Noise and vibration control is a major concern in several industries and a lot of work has been dedicated to the design of efficient active or passive damping treatments. Such treatments are usually applied to the vibrating structure by means of an adhesive layer. There is a high number of environmental parameters, such as temperature or frequency, which may influence the behaviour of the adhesive layer and modify the damping efficiency of the treatment. Therefore it is desired to model this bonding layer to take into account its viscoelastic behaviour in the finite element model.

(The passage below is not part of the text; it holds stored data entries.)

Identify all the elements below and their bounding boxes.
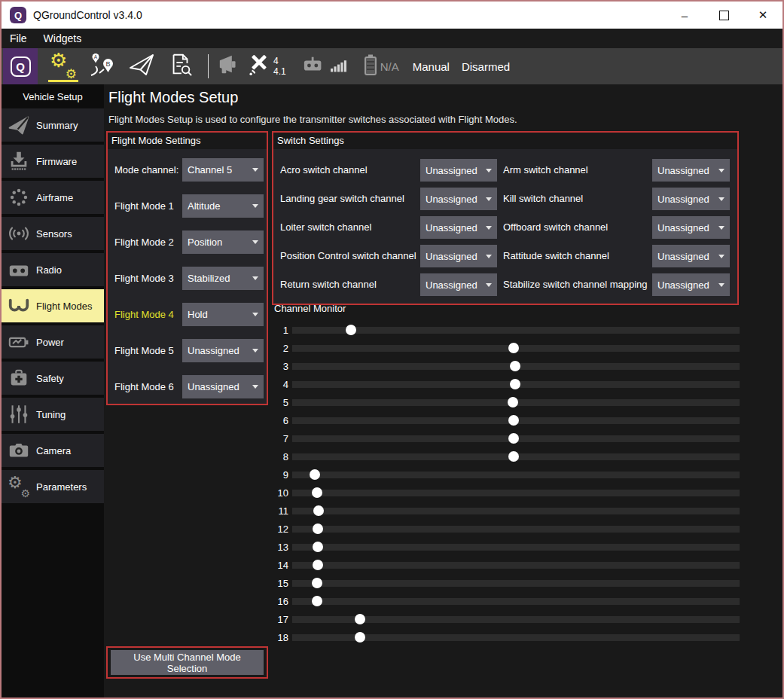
- app-icon: Q: [10, 7, 26, 23]
- menu-widgets[interactable]: Widgets: [35, 32, 90, 44]
- dropdown-value: Unassigned: [657, 222, 715, 234]
- close-button[interactable]: ✕: [743, 2, 782, 29]
- channel-13-row: 13: [274, 538, 740, 556]
- sidebar-item-camera[interactable]: Camera: [2, 434, 104, 467]
- maximize-button[interactable]: [704, 2, 743, 29]
- vehicle-setup-sidebar: Vehicle Setup SummaryFirmwareAirframeSen…: [2, 84, 104, 697]
- sidebar-item-summary[interactable]: Summary: [2, 108, 104, 142]
- radio-controller-icon: [2, 258, 36, 281]
- plan-route-icon: A B: [89, 51, 116, 81]
- channel-4-value-dot: [510, 379, 520, 389]
- sidebar-item-tuning[interactable]: Tuning: [2, 398, 104, 431]
- acro-switch-channel-dropdown[interactable]: Unassigned: [420, 159, 497, 182]
- flight-mode-indicator[interactable]: Manual: [413, 60, 450, 73]
- dropdown-value: Unassigned: [426, 194, 482, 205]
- sidebar-item-airframe[interactable]: Airframe: [2, 181, 104, 214]
- qgc-logo-button[interactable]: Q: [3, 48, 38, 84]
- mode-channel-dropdown[interactable]: Channel 5: [182, 158, 264, 182]
- vehicle-setup-view-button[interactable]: ⚙⚙: [44, 48, 83, 84]
- flight-mode-row-flight-mode-2: Flight Mode 2Position: [108, 230, 267, 255]
- channel-9-track: [292, 472, 740, 478]
- gps-lock: 4.1: [273, 66, 286, 77]
- rc-rssi-indicator[interactable]: [303, 56, 349, 77]
- flight-mode-5-dropdown[interactable]: Unassigned: [182, 339, 264, 362]
- close-icon: ✕: [758, 8, 768, 22]
- arm-switch-channel-dropdown[interactable]: Unassigned: [652, 159, 730, 182]
- sidebar-item-firmware[interactable]: Firmware: [2, 145, 104, 178]
- plan-view-button[interactable]: A B: [83, 48, 122, 84]
- chevron-down-icon: [252, 313, 258, 316]
- sidebar-item-label: Camera: [36, 445, 71, 456]
- sidebar-item-power[interactable]: Power: [2, 325, 104, 359]
- airframe-dots-icon: [2, 186, 36, 209]
- menu-file[interactable]: File: [2, 32, 35, 44]
- flight-mode-1-dropdown[interactable]: Altitude: [182, 194, 264, 218]
- sidebar-item-flight-modes[interactable]: Flight Modes: [2, 289, 104, 322]
- flight-mode-2-dropdown[interactable]: Position: [182, 230, 264, 254]
- row-label: Flight Mode 1: [114, 194, 174, 218]
- flight-mode-3-dropdown[interactable]: Stabilized: [182, 267, 264, 290]
- rattitude-switch-channel-dropdown[interactable]: Unassigned: [652, 245, 730, 267]
- channel-6-track: [292, 417, 740, 424]
- gps-count: 4: [273, 56, 286, 66]
- parameters-gears-icon: ⚙⚙: [2, 476, 36, 497]
- sidebar-item-label: Sensors: [36, 228, 72, 240]
- gears-icon: ⚙⚙: [50, 53, 77, 80]
- return-switch-channel-dropdown[interactable]: Unassigned: [420, 273, 497, 296]
- qgc-logo-icon: Q: [11, 56, 31, 77]
- flight-mode-row-flight-mode-5: Flight Mode 5Unassigned: [108, 339, 267, 363]
- sidebar-item-radio[interactable]: Radio: [2, 253, 104, 286]
- channel-monitor: Channel Monitor 123456789101112131415161…: [274, 303, 740, 646]
- channel-number: 6: [274, 415, 288, 426]
- switch-label-position-control-switch-channel: Position Control switch channel: [280, 245, 416, 267]
- channel-13-track: [292, 544, 740, 551]
- landing-gear-switch-channel-dropdown[interactable]: Unassigned: [420, 188, 497, 210]
- channel-17-value-dot: [355, 614, 365, 624]
- sidebar-item-safety[interactable]: Safety: [2, 362, 104, 395]
- toolbar-separator: [208, 54, 209, 78]
- fly-view-button[interactable]: [122, 48, 161, 84]
- channel-3-track: [292, 363, 740, 370]
- dropdown-value: Hold: [188, 309, 249, 320]
- dropdown-value: Unassigned: [657, 165, 715, 176]
- flight-modes-wave-icon: [2, 295, 36, 317]
- arm-status-indicator[interactable]: Disarmed: [462, 60, 510, 73]
- position-control-switch-channel-dropdown[interactable]: Unassigned: [420, 245, 497, 267]
- channel-15-row: 15: [274, 574, 740, 592]
- row-label: Mode channel:: [114, 158, 178, 182]
- channel-number: 14: [274, 560, 288, 571]
- gps-indicator[interactable]: 4 4.1: [246, 52, 286, 81]
- use-multi-channel-mode-button[interactable]: Use Multi Channel Mode Selection: [111, 650, 264, 675]
- channel-3-value-dot: [510, 361, 520, 371]
- channel-4-track: [292, 381, 740, 388]
- loiter-switch-channel-dropdown[interactable]: Unassigned: [420, 216, 497, 239]
- camera-icon: [2, 439, 36, 462]
- sidebar-item-sensors[interactable]: Sensors: [2, 217, 104, 250]
- channel-8-row: 8: [274, 447, 740, 465]
- sidebar-item-label: Radio: [36, 264, 62, 276]
- svg-text:B: B: [105, 60, 110, 68]
- channel-3-row: 3: [274, 357, 740, 375]
- switch-settings-title: Switch Settings: [273, 133, 737, 148]
- battery-icon: [363, 53, 378, 80]
- flight-mode-4-dropdown[interactable]: Hold: [182, 303, 264, 326]
- channel-18-track: [292, 634, 740, 641]
- paper-plane-icon: [128, 51, 155, 81]
- chevron-down-icon: [252, 385, 258, 389]
- messages-indicator[interactable]: [218, 53, 242, 80]
- kill-switch-channel-dropdown[interactable]: Unassigned: [652, 188, 730, 210]
- offboard-switch-channel-dropdown[interactable]: Unassigned: [652, 216, 730, 239]
- channel-number: 9: [274, 469, 288, 481]
- flight-mode-6-dropdown[interactable]: Unassigned: [182, 375, 264, 398]
- power-battery-icon: [2, 331, 36, 353]
- battery-indicator[interactable]: N/A: [363, 53, 399, 80]
- minimize-button[interactable]: –: [665, 2, 704, 29]
- sidebar-item-parameters[interactable]: ⚙⚙Parameters: [2, 470, 104, 503]
- switch-label-acro-switch-channel: Acro switch channel: [280, 159, 368, 182]
- minimize-icon: –: [682, 9, 688, 22]
- analyze-view-button[interactable]: [161, 48, 200, 84]
- stabilize-switch-channel-mapping-dropdown[interactable]: Unassigned: [652, 273, 730, 296]
- row-label: Flight Mode 5: [114, 339, 174, 363]
- sidebar-item-label: Summary: [36, 120, 78, 131]
- switch-label-loiter-switch-channel: Loiter switch channel: [280, 216, 371, 239]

The goal of this work is to present a procedure to characterise and model the adhesive layer. To that purpose, an experimental-numerical method for inverse characterisation of the frequency dependent properties of the adhesive layer is applied. The proposed inverse approach is based on a fractional derivative model whose parameters are identified by minimising the difference between the simulated and the measured dynamic response of a multi-layered structure assembled by bonding. The fractional derivative model presents the advantage of describing accurately the viscoelastic behaviour of many polymers with only four parameters. In the finite element model used for the optimisation, the adhesive layer is modeled by interface finite elements, i.e. by bidimensional elements representative of the tridimensional behaviour of the bonding layer.
The influence of the adhesive layer on the efficiency of a damping treatment is evidenced by performing dynamic testing on a sandwich structure with a viscoelastic core, assembled by bonding. The proposed characterisation and modeling procedure is applied in order to produce a better predictive model of the sandwich composite structure.